§ **ABOUT THIS EXERCISE**:
Scan the entries below. Report each line where the string "DIRGAHAYU" occurs.

-.-.-

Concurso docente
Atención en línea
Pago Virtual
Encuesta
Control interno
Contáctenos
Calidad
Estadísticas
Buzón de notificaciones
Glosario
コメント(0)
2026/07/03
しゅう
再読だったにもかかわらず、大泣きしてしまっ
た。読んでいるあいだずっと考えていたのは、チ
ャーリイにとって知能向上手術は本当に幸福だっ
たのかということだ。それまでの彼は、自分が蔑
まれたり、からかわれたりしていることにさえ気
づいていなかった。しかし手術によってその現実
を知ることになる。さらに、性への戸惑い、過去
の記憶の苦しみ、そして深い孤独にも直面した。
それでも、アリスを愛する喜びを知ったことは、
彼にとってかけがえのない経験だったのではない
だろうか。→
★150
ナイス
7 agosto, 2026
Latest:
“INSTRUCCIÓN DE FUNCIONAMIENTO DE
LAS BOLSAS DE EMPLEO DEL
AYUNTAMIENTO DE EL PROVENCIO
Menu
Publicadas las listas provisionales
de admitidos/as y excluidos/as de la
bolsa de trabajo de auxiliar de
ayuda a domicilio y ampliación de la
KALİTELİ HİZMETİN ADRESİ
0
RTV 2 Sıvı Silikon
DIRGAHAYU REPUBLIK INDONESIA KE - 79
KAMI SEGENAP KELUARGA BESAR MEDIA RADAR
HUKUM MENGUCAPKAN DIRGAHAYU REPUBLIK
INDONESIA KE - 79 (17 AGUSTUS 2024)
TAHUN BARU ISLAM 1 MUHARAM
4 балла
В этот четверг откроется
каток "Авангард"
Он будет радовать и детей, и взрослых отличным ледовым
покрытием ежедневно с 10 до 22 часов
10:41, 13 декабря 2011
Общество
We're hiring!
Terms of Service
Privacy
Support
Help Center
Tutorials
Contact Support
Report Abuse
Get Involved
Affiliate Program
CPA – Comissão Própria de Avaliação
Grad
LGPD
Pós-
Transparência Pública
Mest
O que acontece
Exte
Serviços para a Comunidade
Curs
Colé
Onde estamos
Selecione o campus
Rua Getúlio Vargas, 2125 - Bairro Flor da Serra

-.-.-

§ **EXERCISE OUTPUT**:
DIRGAHAYU REPUBLIK INDONESIA KE - 79
HUKUM MENGUCAPKAN DIRGAHAYU REPUBLIK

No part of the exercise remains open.